- Ejanding
- Interactive map of Ejanding
- Coordinates: 31°06′18″S 117°06′36″E﻿ / ﻿31.105°S 117.11°E
- Country: Australia
- State: Western Australia
- LGA: Shire of Dowerin;
- Location: 186 km (116 mi) NE of Perth; 20 km (12 mi) NNE of Dowerin;
- Established: 1930

Government
- • State electorate: Moore;
- • Federal division: Durack;
- Elevation: 299 m (981 ft)
- Postcode: 6461

= Ejanding, Western Australia =

Ejanding is a townsite in the central Wheatbelt region of Western Australia.

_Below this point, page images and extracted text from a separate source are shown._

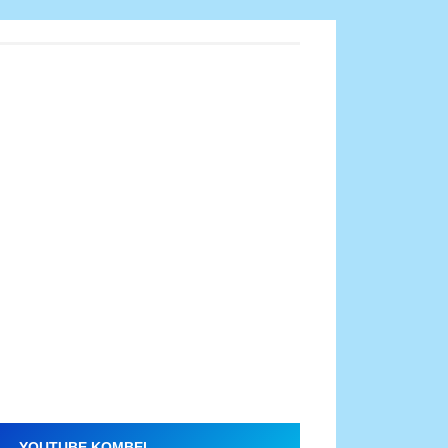
YOUTUBE KOMBEL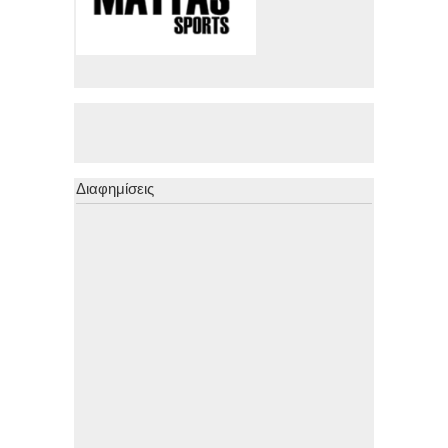
Διαφημίσεις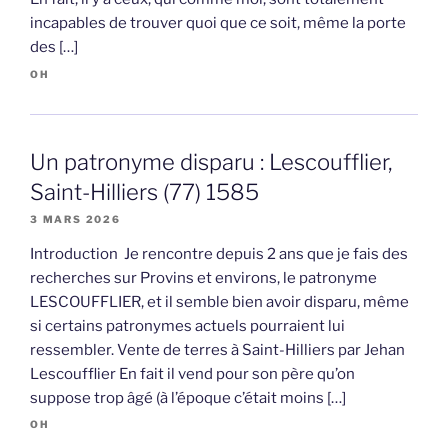
incapables de trouver quoi que ce soit, même la porte
des […]
OH
Un patronyme disparu : Lescoufflier,
Saint-Hilliers (77) 1585
3 MARS 2026
Introduction Je rencontre depuis 2 ans que je fais des
recherches sur Provins et environs, le patronyme
LESCOUFFLIER, et il semble bien avoir disparu, même
si certains patronymes actuels pourraient lui
ressembler. Vente de terres à Saint-Hilliers par Jehan
Lescoufflier En fait il vend pour son père qu’on
suppose trop âgé (à l’époque c’était moins […]
OH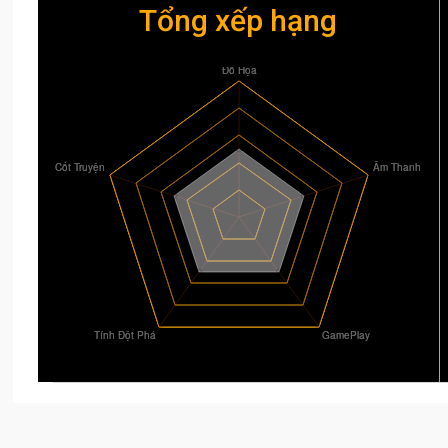
Tổng xếp hạng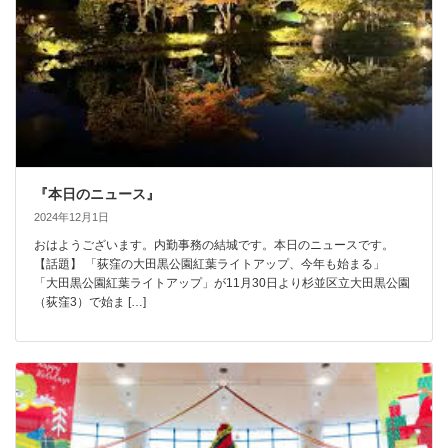
『本日のニュース』
2024年12月1日
おはようございます。内勤事務の結城です。本日のニュースです。
【話題】 「荻窪の大田黒公園紅葉ライトアップ、今年も始まる」
「大田黒公園紅葉ライトアップ」が11月30日より杉並区立大田黒公園
（荻窪3）で始ま […]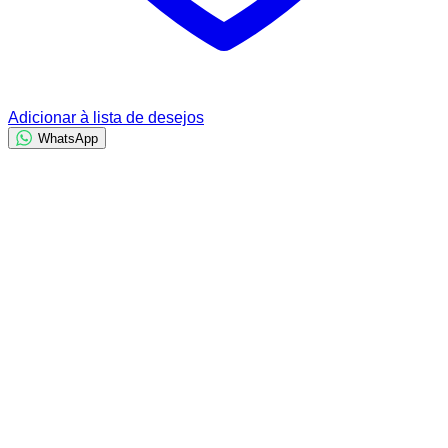
Adicionar à lista de desejos
WhatsApp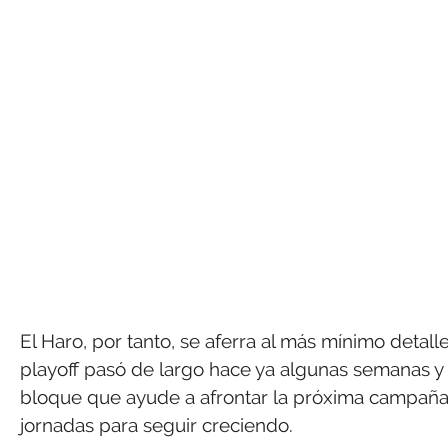
El Haro, por tanto, se aferra al más mínimo detal
playoff pasó de largo hace ya algunas semanas y 
bloque que ayude a afrontar la próxima campaña c
jornadas para seguir creciendo.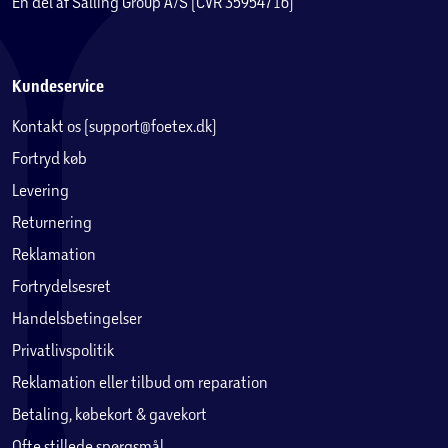
En del af Salling Group A/S (CVR 35954716)
Kundeservice
Kontakt os (support@foetex.dk)
Fortryd køb
Levering
Returnering
Reklamation
Fortrydelsesret
Handelsbetingelser
Privatlivspolitik
Reklamation eller tilbud om reparation
Betaling, købekort & gavekort
Ofte stillede spørgsmål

It is located about 20 km north-northeast of Dowerin. It was originally a siding on the Kalannie railway line, a line built between the town now known as Amery and Kalannie, around 1927.
Amery was originally named Ejanding in 1910, but was changed to Amery in 1928. Ejanding was gazetted as a townsite in 1930. Its name is Aboriginal in origin, derived from "Hejanding Well", a name first recorded by the surveyor/explorer Augustus Gregory in 1846.
Ejanding used to have a primary school. It operated from 1926 until 2000, closing due to low numbers.
Currently Ejanding has a few houses, a wheatbin and railway siding, and is the location of the Dowerin Go Kart Club.

The surrounding areas produce wheat and other cereal crops. The town is a receival site for CBH Group.